Sur ce point, les observateurs sont divisés : s'agit-il là d'une saison exceptionnelle, avec des stocks bien garnis, d'un « one shot » ?, comme le pense Leandro Pierbattisti, analyste argentin spécialiste des marchés internationaux à France Export Céréales, qui penche plutôt pour un effet conjoncturel.
L'envolée des prix mondiaux est, il est vrai, incitative : depuis 2000, la tonne de blé est passée de moins de 130 euros à près de 270 aujourd'hui, avec des poussées de fièvre en 2007-2008, 2010 et de nouveau en août dernier.
Simultanément, la production mondiale est en baisse cette saison, avec de graves déficits autour de la mer Noire (-44 % en Russie, -36 % en Ukraine, -53 % au Kazakhstan), grande région exportatrice en proie à la sécheresse, comme le centre et le sud des Etats-Unis.
Augmentation de la demande mondiale, notamment des grands émergents, et multiplication des aléas climatiques : tout concourt à tirer les cours vers le haut.
Précisément, relève Vedika Narvekar à Bombay, « le blé indien s'avère compétitif sur le marché international, 5 à 6 % moins cher que celui de Russie ou d'Ukraine autour de 305 USD la tonne » (240 euros environ). « Les récoltes de 2012 sont un peu moins importantes que celles de 2011, année record, mais elles ont été plus mauvaises ailleurs », résume Michel Ferret, responsables des marchés à l'organisme public FranceAgriMer.
Outre les excédents bien réels, cet expert fait aussi valoir « les faibles capacités de stockage » qui, selon lui, incitent l'Inde à vendre rapidement une production qui se dégrade. D'ordinaire, elle commerce surtout avec les marchés de proximité, le Bengladesh, le Pakistan, l'Asie du Sud. Mais cette année, « avec le ralentissement général de l'économie et le nombre de cales vides, les tarifs du fret maritime sont très bas », note Michel Ferret.
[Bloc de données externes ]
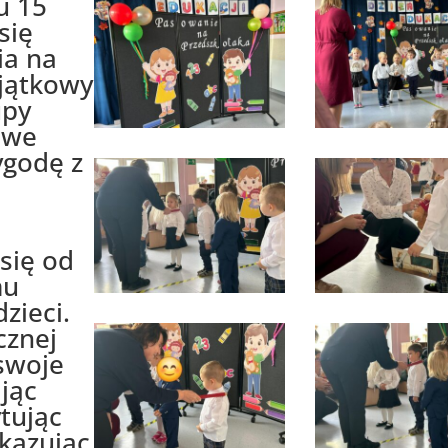
u 15
się
ia na
yjątkowy
upy
 we
ygodę z
się od
mu
zieci.
cznej
swoje
jąc
ytując
kazując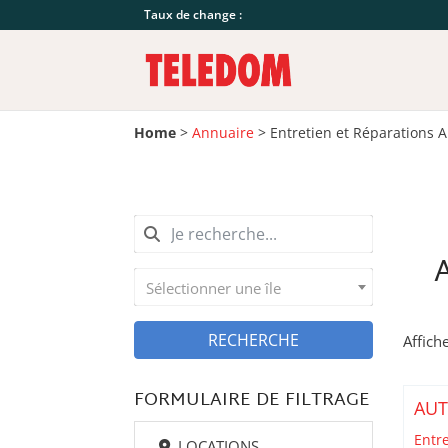
Taux de change :
Home
>
Annuaire
>
Entretien et Réparations 
Sélectionner une île
RECHERCHE
Affich
FORMULAIRE DE FILTRAGE
AU
Entr
LOCATIONS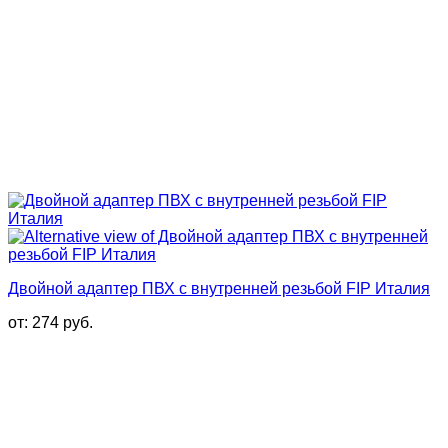
Двойной адаптер ПВХ с внутренней резьбой FIP Италия
от:
274
руб.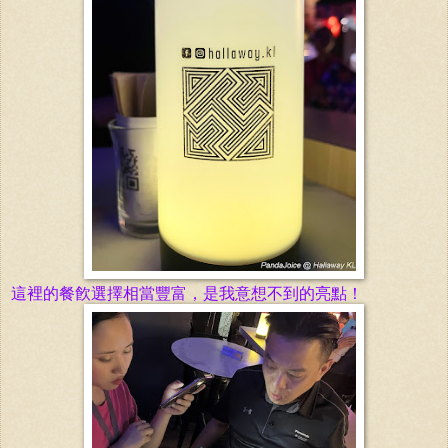
這裡的餐飮選擇相當豐富，是我意想不到的亮點！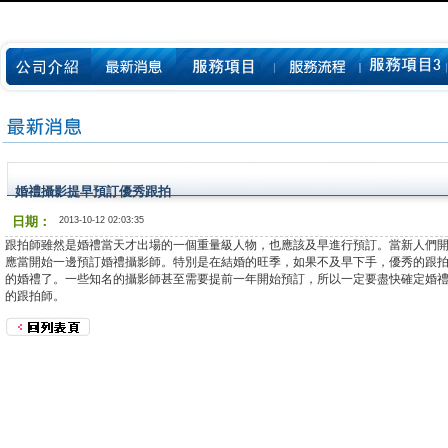
婚禮攝影提早預訂優秀跟拍
日期：
2013-10-12 02:03:35
跟拍師雖然是婚禮當天才出場的一個重量級人物，也應該及早進行預訂。當新人們
應當開始一邊預訂婚禮攝影師。特別是在結婚的旺季，如果不及早下手，優秀的跟
的婚禮了。一些知名的攝影師甚至需要提前一年開始預訂，所以一定要盡快確定婚
的跟拍師。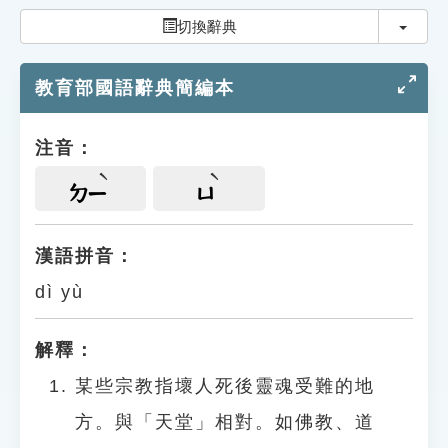
索引選單
切換
切換辭典
知識索引
教育部國語辭典簡編本
單字索引
生命大百科索引
注音：
遊戲專區
ㄉㄧ
ㄩ
教學應用
漢語拼音：
dì yù
貓頭鷹博士
解釋：
某些宗教指壞人死後靈魂受難的地
方。與「天堂」相對。如佛教、道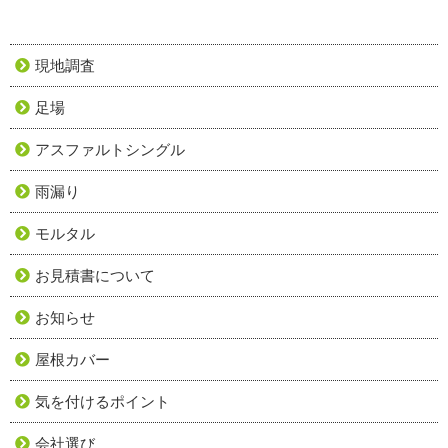
現地調査
足場
アスファルトシングル
雨漏り
モルタル
お見積書について
お知らせ
屋根カバー
気を付けるポイント
会社選び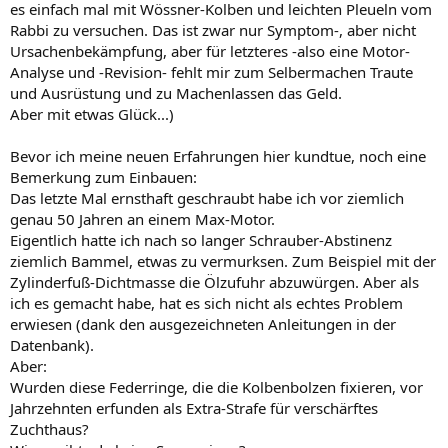
es einfach mal mit Wössner-Kolben und leichten Pleueln vom
Rabbi zu versuchen. Das ist zwar nur Symptom-, aber nicht
Ursachenbekämpfung, aber für letzteres -also eine Motor-
Analyse und -Revision- fehlt mir zum Selbermachen Traute
und Ausrüstung und zu Machenlassen das Geld.
Aber mit etwas Glück...)
Bevor ich meine neuen Erfahrungen hier kundtue, noch eine
Bemerkung zum Einbauen:
Das letzte Mal ernsthaft geschraubt habe ich vor ziemlich
genau 50 Jahren an einem Max-Motor.
Eigentlich hatte ich nach so langer Schrauber-Abstinenz
ziemlich Bammel, etwas zu vermurksen. Zum Beispiel mit der
Zylinderfuß-Dichtmasse die Ölzufuhr abzuwürgen. Aber als
ich es gemacht habe, hat es sich nicht als echtes Problem
erwiesen (dank den ausgezeichneten Anleitungen in der
Datenbank).
Aber:
Wurden diese Federringe, die die Kolbenbolzen fixieren, vor
Jahrzehnten erfunden als Extra-Strafe für verschärftes
Zuchthaus?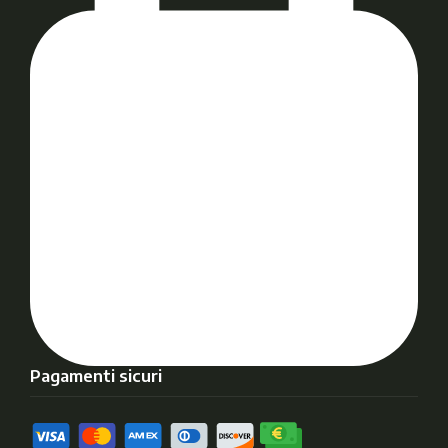
Pagamenti sicuri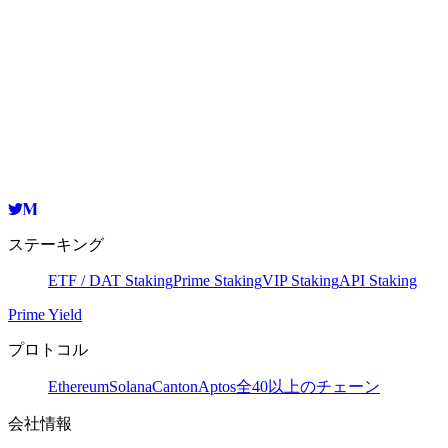
ブロックエクスプローラーで表示
Validator
HashKey Cloud
cosmosvaloper1cgh5ksjwy2sd407lyre4l3uj2fdrqhpkzp06e6
コピー
ステーキング
ETF / DAT Staking
Prime Staking
VIP Staking
API Staking
Prime Yield
プロトコル
Ethereum
Solana
Canton
Aptos
全40以上のチェーン
会社情報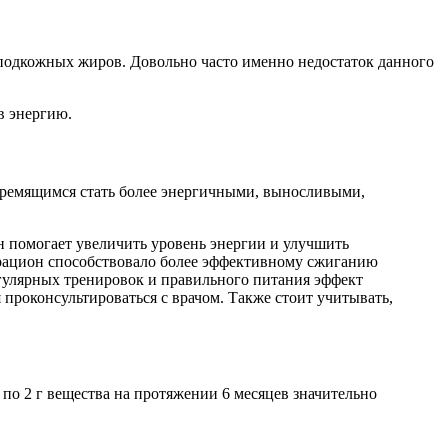
подкожных жиров. Довольно часто именно недостаток данного
в энергию.
тремящимся стать более энергичными, выносливыми,
н помогает увеличить уровень энергии и улучшить
 рацион способствовало более эффективному сжиганию
егулярных тренировок и правильного питания эффект
проконсультироваться с врачом. Также стоит учитывать,
по 2 г вещества на протяжении 6 месяцев значительно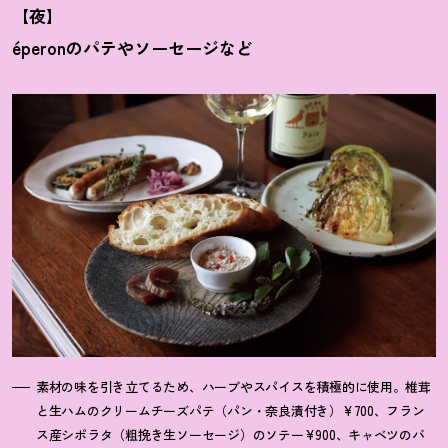
【夜】
éperonのパテやソーセージなど
素材の味を引き立てるため、ハーブやスパイスを積極的に使用。椎茸
と生ハムのクリームチーズパテ（パン・奈良漬付き）¥700、フラン
ス産シポラタ（粗挽き生ソーセージ）のソテー¥900、キャベツのバ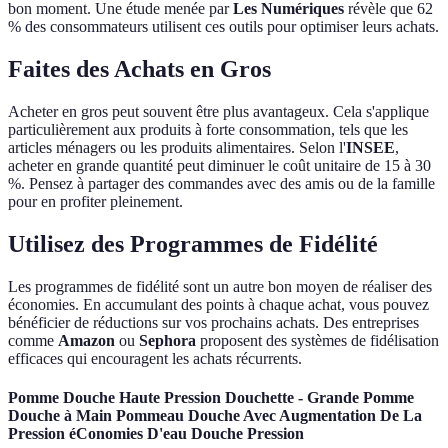
bon moment. Une étude menée par
Les Numériques
révèle que 62
% des consommateurs utilisent ces outils pour optimiser leurs achats.
Faites des Achats en Gros
Acheter en gros peut souvent être plus avantageux. Cela s'applique
particulièrement aux produits à forte consommation, tels que les
articles ménagers ou les produits alimentaires. Selon l'
INSEE
,
acheter en grande quantité peut diminuer le coût unitaire de 15 à 30
%. Pensez à partager des commandes avec des amis ou de la famille
pour en profiter pleinement.
Utilisez des Programmes de Fidélité
Les programmes de fidélité sont un autre bon moyen de réaliser des
économies. En accumulant des points à chaque achat, vous pouvez
bénéficier de réductions sur vos prochains achats. Des entreprises
comme
Amazon
ou
Sephora
proposent des systèmes de fidélisation
efficaces qui encouragent les achats récurrents.
Pomme Douche Haute Pression Douchette - Grande Pomme
Douche à Main Pommeau Douche Avec Augmentation De La
Pression éConomies D'eau Douche Pression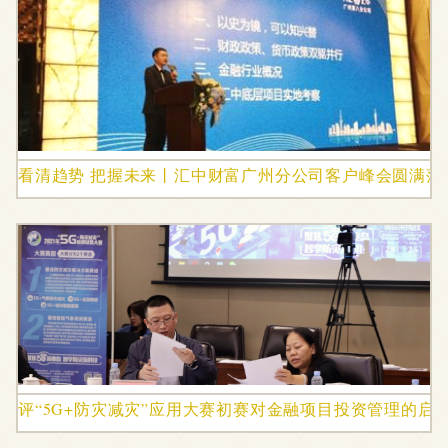
看清趋势 把握未来丨汇中财富广州分公司客户峰会圆满落
评“5G+防灾减灾”应用大赛初赛对金融项目投资管理的启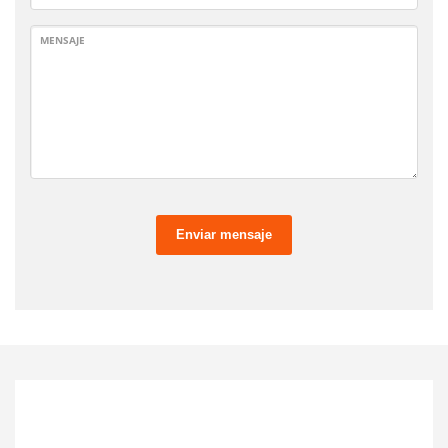
MENSAJE
Enviar mensaje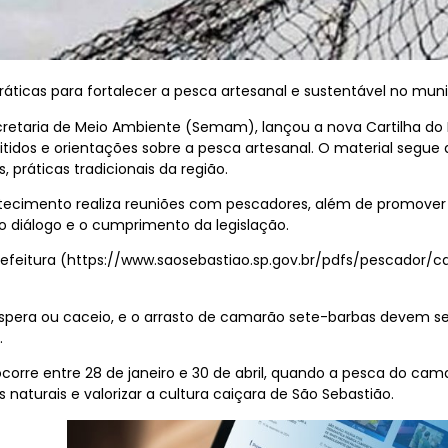
ráticas para fortalecer a pesca artesanal e sustentável no muni
ecretaria de Meio Ambiente (Semam), lançou a nova Cartilha d
idos e orientações sobre a pesca artesanal. O material segu
 práticas tradicionais da região.
tecimento realiza reuniões com pescadores, além de promover 
o o diálogo e o cumprimento da legislação.
 Prefeitura (https://www.saosebastiao.sp.gov.br/pdfs/pescador/ca
pera ou caceio, e o arrasto de camarão sete-barbas devem se
.
corre entre 28 de janeiro e 30 de abril, quando a pesca do cama
s naturais e valorizar a cultura caiçara de São Sebastião.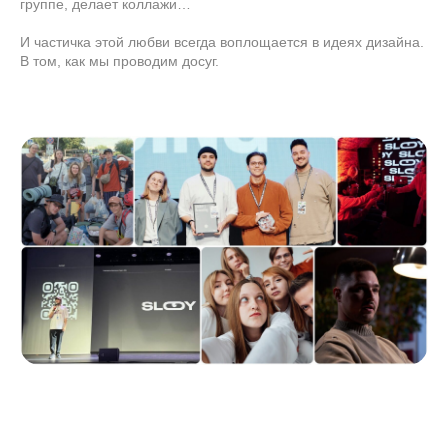
группе, делает коллажи…
tg
vk
И частичка этой любви всегда воплощается в идеях дизайна.
В том, как мы проводим досуг.
Давайте создадим
что-то значимое
вместе
обсудить проект
be
dp
tg
vk
dsgners
дзен
vc.ru
Реквизиты
О
Политика обработки данных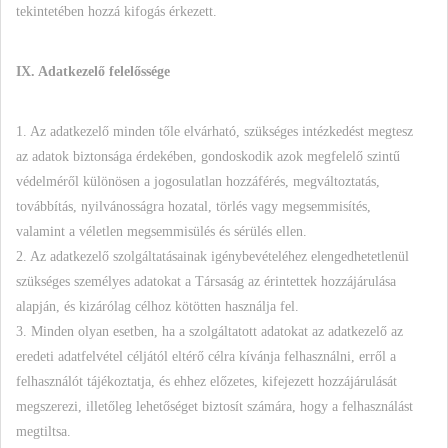
tekintetében hozzá kifogás érkezett.
IX. Adatkezelő felelőssége
1. Az adatkezelő minden tőle elvárható, szükséges intézkedést megtesz
az adatok biztonsága érdekében, gondoskodik azok megfelelő szintű
védelméről különösen a jogosulatlan hozzáférés, megváltoztatás,
továbbítás, nyilvánosságra hozatal, törlés vagy megsemmisítés,
valamint a véletlen megsemmisülés és sérülés ellen.
2. Az adatkezelő szolgáltatásainak igénybevételéhez elengedhetetlenül
szükséges személyes adatokat a Társaság az érintettek hozzájárulása
alapján, és kizárólag célhoz kötötten használja fel.
3. Minden olyan esetben, ha a szolgáltatott adatokat az adatkezelő az
eredeti adatfelvétel céljától eltérő célra kívánja felhasználni, erről a
felhasználót tájékoztatja, és ehhez előzetes, kifejezett hozzájárulását
megszerezi, illetőleg lehetőséget biztosít számára, hogy a felhasználást
megtiltsa.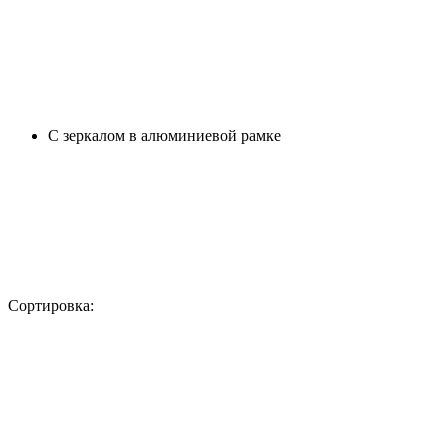
С зеркалом в алюминиевой рамке
Сортировка: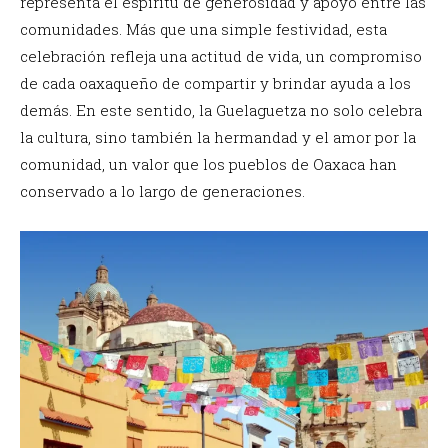
representa el espíritu de generosidad y apoyo entre las
comunidades. Más que una simple festividad, esta
celebración refleja una actitud de vida, un compromiso
de cada oaxaqueño de compartir y brindar ayuda a los
demás. En este sentido, la Guelaguetza no solo celebra
la cultura, sino también la hermandad y el amor por la
comunidad, un valor que los pueblos de Oaxaca han
conservado a lo largo de generaciones.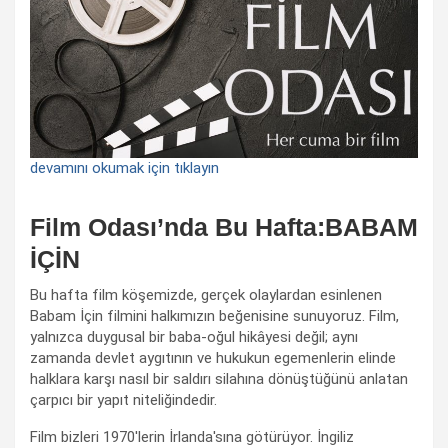
devamını okumak için tıklayın
Film Odası’nda Bu Hafta:BABAM
İÇİN
Bu hafta film köşemizde, gerçek olaylardan esinlenen
Babam İçin filmini halkımızın beğenisine sunuyoruz. Film,
yalnızca duygusal bir baba-oğul hikâyesi değil; aynı
zamanda devlet aygıtının ve hukukun egemenlerin elinde
halklara karşı nasıl bir saldırı silahına dönüştüğünü anlatan
çarpıcı bir yapıt niteliğindedir.
Film bizleri 1970'lerin İrlanda'sına götürüyor. İngiliz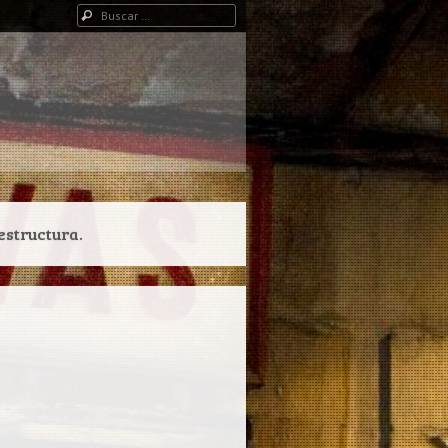
Buscar
estructura.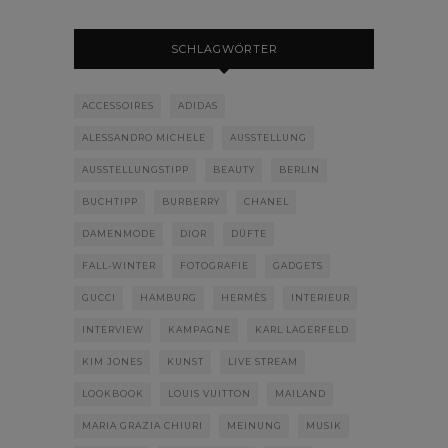
SCHLAGWÖRTER
ACCESSOIRES
ADIDAS
ALESSANDRO MICHELE
AUSSTELLUNG
AUSSTELLUNGSTIPP
BEAUTY
BERLIN
BUCHTIPP
BURBERRY
CHANEL
DAMENMODE
DIOR
DÜFTE
FALL-WINTER
FOTOGRAFIE
GADGETS
GUCCI
HAMBURG
HERMÈS
INTERIEUR
INTERVIEW
KAMPAGNE
KARL LAGERFELD
KIM JONES
KUNST
LIVE STREAM
LOOKBOOK
LOUIS VUITTON
MAILAND
MARIA GRAZIA CHIURI
MEINUNG
MUSIK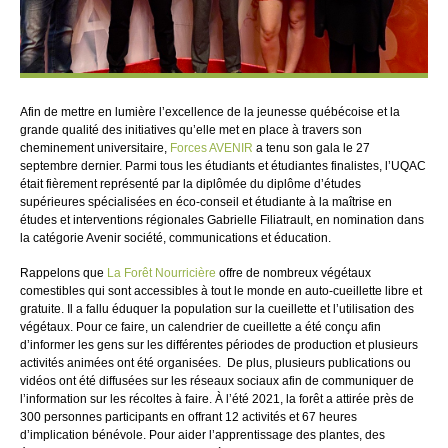
Afin de mettre en lumière l’excellence de la jeunesse québécoise et la
grande qualité des initiatives qu’elle met en place à travers son
cheminement universitaire,
Forces AVENIR
a tenu son gala le 27
septembre dernier. Parmi tous les étudiants et étudiantes finalistes, l’UQAC
était fièrement représenté par la diplômée du diplôme d’études
supérieures spécialisées en éco-conseil et étudiante à la maîtrise en
études et interventions régionales Gabrielle Filiatrault, en nomination dans
la catégorie Avenir société, communications et éducation.
Rappelons que
La Forêt Nourricière
offre de nombreux végétaux
comestibles qui sont accessibles à tout le monde en auto-cueillette libre et
gratuite. Il a fallu éduquer la population sur la cueillette et l’utilisation des
végétaux. Pour ce faire, un calendrier de cueillette a été conçu afin
d’informer les gens sur les différentes périodes de production et plusieurs
activités animées ont été organisées. De plus, plusieurs publications ou
vidéos ont été diffusées sur les réseaux sociaux afin de communiquer de
l’information sur les récoltes à faire. À l’été 2021, la forêt a attirée près de
300 personnes participants en offrant 12 activités et 67 heures
d’implication bénévole. Pour aider l’apprentissage des plantes, des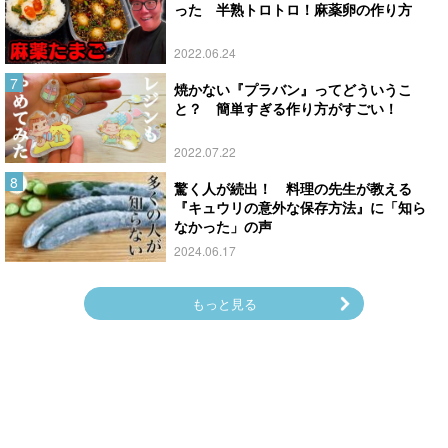
った 半熟トロトロ！麻薬卵の作り方
2022.06.24
焼かない『プラバン』ってどういうこ
と？ 簡単すぎる作り方がすごい！
2022.07.22
驚く人が続出！ 料理の先生が教える
『キュウリの意外な保存方法』に「知ら
なかった」の声
2024.06.17
もっと見る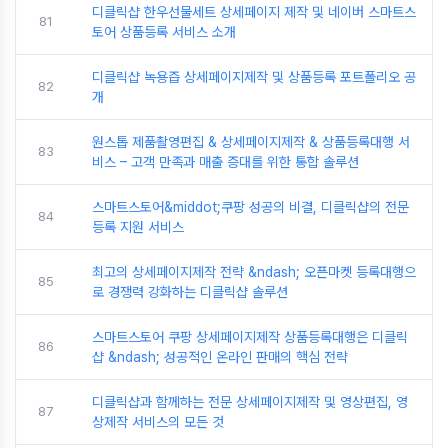
디클릭샵 한우선물세트 상세페이지 제작 및 네이버 스마트스
81
토어 상품등록 서비스 소개
디클릭샵 녹용즙 상세페이지제작 및 상품등록 포트폴리오 공
82
개
원스톱 제품촬영편집 & 상세페이지제작 & 상품등록대행 서
83
비스 – 고객 만족과 매출 증대를 위한 통합 솔루션
스마트스토어&middot;쿠팡 성공의 비결, 디클릭샵의 전문
84
등록 지원 서비스
최고의 상세페이지제작 전략 &ndash; 오픈마켓 등록대행으
85
로 경쟁력 강화하는 디클릭샵 솔루션
스마트스토어 쿠팡 상세페이지제작 상품등록대행은 디클릭
86
샵 &ndash; 성공적인 온라인 판매의 핵심 전략
디클릭샵과 함께하는 전문 상세페이지제작 및 영상편집, 영
87
상제작 서비스의 모든 것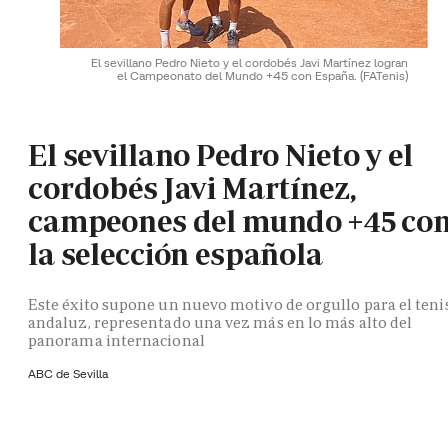
El sevillano Pedro Nieto y el cordobés Javi Martínez logran
el Campeonato del Mundo +45 con España.
(FATenis)
El sevillano Pedro Nieto y el
cordobés Javi Martínez,
campeones del mundo +45 co
la selección española
Este éxito supone un nuevo motivo de orgullo para el teni
andaluz, representado una vez más en lo más alto del
panorama internacional
ABC de Sevilla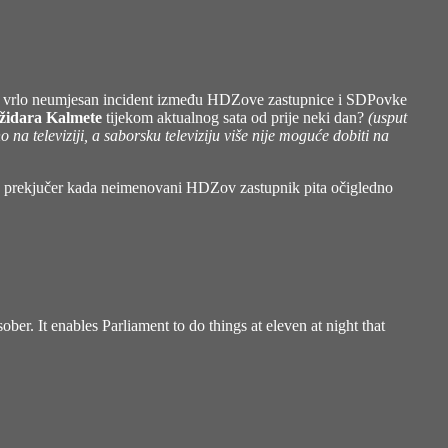
izbio vrlo neumjesan incident između HDZove zastupnice i SDPovke
židara Kalmete
tijekom aktualnog sata od prije neki dan?
(usput
a televiziji, a saborsku televiziju više nije moguće dobiti na
 od prekjučer kada neimenovani HDZov zastupnik pita očigledno
ber. It enables Parliament to do things at eleven at night that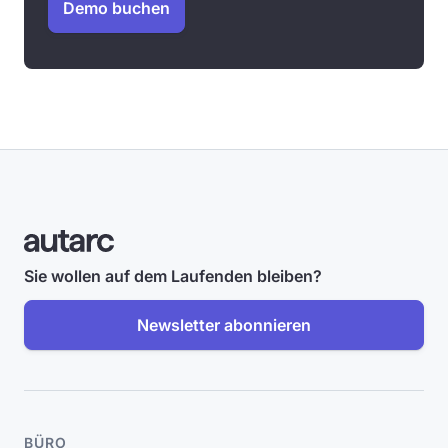
Demo buchen
Sie wollen auf dem Laufenden bleiben?
Newsletter abonnieren
BÜRO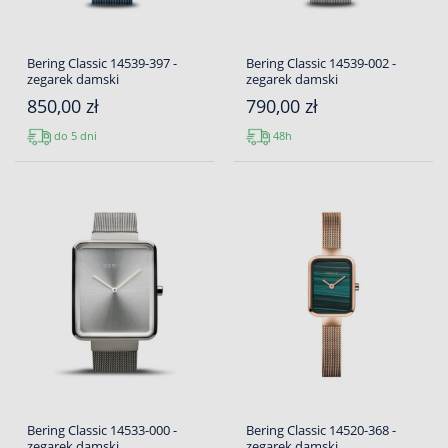
Bering Classic 14539-397 -
Bering Classic 14539-002 -
zegarek damski
zegarek damski
850,00 zł
790,00 zł
do 5 dni
48h
Bering Classic 14533-000 -
Bering Classic 14520-368 -
zegarek damski
zegarek damski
On retrouve ainsi du blé indien en Afrique de l'Est, en Tanzanie, au Kenya, en Ouganda, et il est même possible qu'elle ait vendu aussi dans le bassin méditerranéen, poursuit-il. L'Iran même aurait passé commande, indique Leandro Pierbattisti. Un échange sous forme de « troc, du type blé contre pétrole » avec Téhéran, affecté par les sanctions économiques et financières internationales. Ce que le vice-ministre iranien du Commerce, Abbas Ghobadi, a pris la peine de démentir au début de novembre : « L'Iran n'a pas importé du tout de blé d'Inde ni du Pakistan, et il n'y a eu aucune importation de blé contre du pétrole », a-t-il assuré.